CHRISTIAN PARENTI IS the author of Soft Cage: Surveillance in America from Slavery to the War on Terror (Basic Books) and the earlier Lockdown America: Police and Prisons in the Age of Crisis. He is currently reporting from Iraq for The Nation. Suzi Weissman, an editor of Against the Current, interviewed him on her program Beneath the Surface on radio station KPFK (Pacifica in Los Angeles), November 10, 2003. Many thanks to Walter Tanner for the transcript, which is abridged for publication here.
Suzi Weissman: I just wanted to start out by telling the listeners, this book is about as contemporary as it gets. One of the best quotes, I thought, was on the back from Mike Davis who said, “The bad news is that a surveillance society of Orwellian menace is already here. The good news is that Christian Parenti has written a brilliant field guide to understanding and subverting it.
“This is not a book in the bio-terror genre, whose purpose is to induce fear, but to understand how fearmongering is being used to keep us down . . . . You go all the way back to public executions, looking at the function of instilling fear in a population and then going into the beginning of policing and ID cards. What made you want to do that, and how was that important in understanding the topic?
Christian Parenti: Partly I just wanted to trace back one of the basic technologies of routine, everyday surveillance, because the book is about routine, everyday surveillance, not special police investigations -- which, of course, depend on an infrastructure of identification and registration and record keeping even to function.
So, I sort-of traced the origins of the ID card that everyone carries; and the first people to carry something like an ID card were slaves, who had to carry written passes every time they traveled. When they escaped there were wanted posters put out for them. These posters had what you might call basic biometric information: descriptions of the fugitive.
Then, of course, there was also resistance -- slaves were constantly rebelling and escaping, and in their resistance they were using the technologies that were applied against them. In other words, they were learning to read and write, and they were forging passes and documents that were intended to control them -- but in the forgeries, the slaves used these documents and this information technology to subvert the system and to resist the system.
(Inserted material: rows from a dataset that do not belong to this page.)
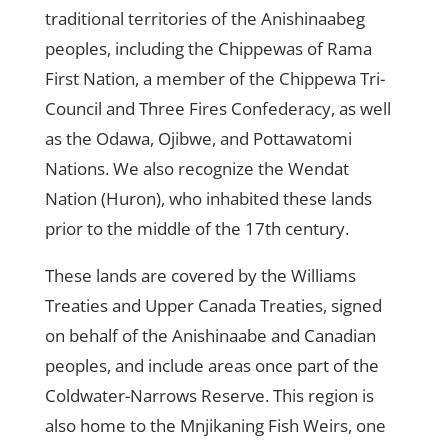
traditional territories of the Anishinaabeg
peoples, including the Chippewas of Rama
First Nation, a member of the Chippewa Tri-
Council and Three Fires Confederacy, as well
as the Odawa, Ojibwe, and Pottawatomi
Nations. We also recognize the Wendat
Nation (Huron), who inhabited these lands
prior to the middle of the 17th century.
These lands are covered by the Williams
Treaties and Upper Canada Treaties, signed
on behalf of the Anishinaabe and Canadian
peoples, and include areas once part of the
Coldwater-Narrows Reserve. This region is
also home to the Mnjikaning Fish Weirs, one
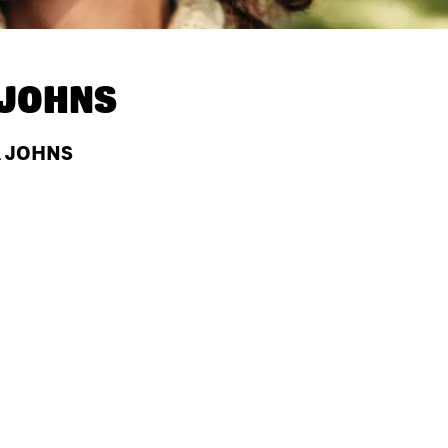
 JOHNS
A JOHNS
Long story short, where does surveillance come from? It comes from the same place that all social control comes from, which is elite power and the challenge to it. I think sometimes there is this misperception that elites who dominate this or any society just invent this stuff because they want and like to have levels of control. But that's not how it really works -- elites are constantly being pressured from below and from the crises that their systems create.
There is this dialectic of resistance and social control. Under capitalism, the crisis of the constant threat of overproduction and economic collapse, and of constant rebellion either formally or informally, is pressuring elites in both the government and the private sector to innovate ways of better intimidating, controlling and confusing people.
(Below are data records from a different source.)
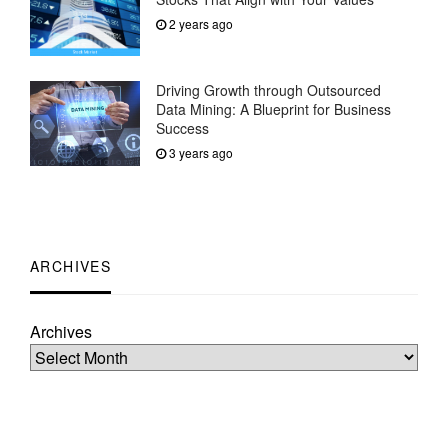
2 years ago
Driving Growth through Outsourced
Data Mining: A Blueprint for Business
Success
3 years ago
ARCHIVES
Archives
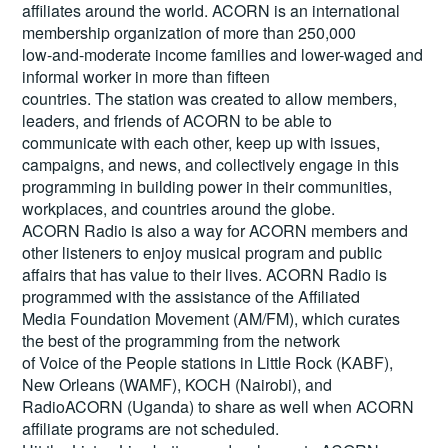
affiliates around the world. ACORN is an international
membership organization of more than 250,000
low-and-moderate income families and lower-waged and
informal worker in more than fifteen
countries. The station was created to allow members,
leaders, and friends of ACORN to be able to
communicate with each other, keep up with issues,
campaigns, and news, and collectively engage in this
programming in building power in their communities,
workplaces, and countries around the globe.
ACORN Radio is also a way for ACORN members and
other listeners to enjoy musical program and public
affairs that has value to their lives. ACORN Radio is
programmed with the assistance of the Affiliated
Media Foundation Movement (AM/FM), which curates
the best of the programming from the network
of Voice of the People stations in Little Rock (KABF),
New Orleans (WAMF), KOCH (Nairobi), and
RadioACORN (Uganda) to share as well when ACORN
affiliate programs are not scheduled.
S.W.: In every chapter of this book you show the method and then how the method itself led to the means to subvert the method. But the other part is to show again (you did this in your last book too) how class conscious the ruling group in this society is, much more so than the workers and everybody else in society.
So they're always looking for potential disorder and finding ways to control it. They are always two or more steps ahead.
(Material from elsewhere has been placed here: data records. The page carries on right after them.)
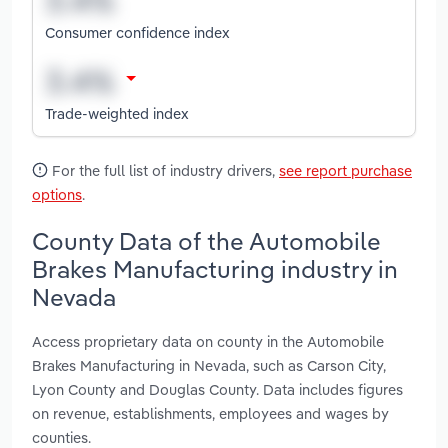
Consumer confidence index
Trade-weighted index
For the full list of industry drivers,
see report purchase
options
.
County Data of the Automobile
Brakes Manufacturing industry in
Nevada
Access proprietary data on county in the Automobile
Brakes Manufacturing in Nevada, such as Carson City,
Lyon County and Douglas County. Data includes figures
on revenue, establishments, employees and wages by
counties.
As I was reading your book I kept thinking about how sometimes people who consider themselves progressive make the facile statement that this is merely a fascist society. I have argued that fascism wasn't really necessary here because the system had the consent of most people. Mike Davis used to argue, in a way, that the level of surveillance even made fascism unnecessary.
C.P.: I think that consent and surveillance are very intimately connected. And I would agree with you that I don't think it's useful to call America a fascist country, primarily because there's this question of demobilization.
Fascism is a right-wing imitation of socialist social movements, and it's based on mass mobilization, and a false theory of revolution. This system is based on mass demobilization, and it is very, very different; it may be politically orthodox, and have very violent, awful, racist elements to it, but it confuses things to call it fascist.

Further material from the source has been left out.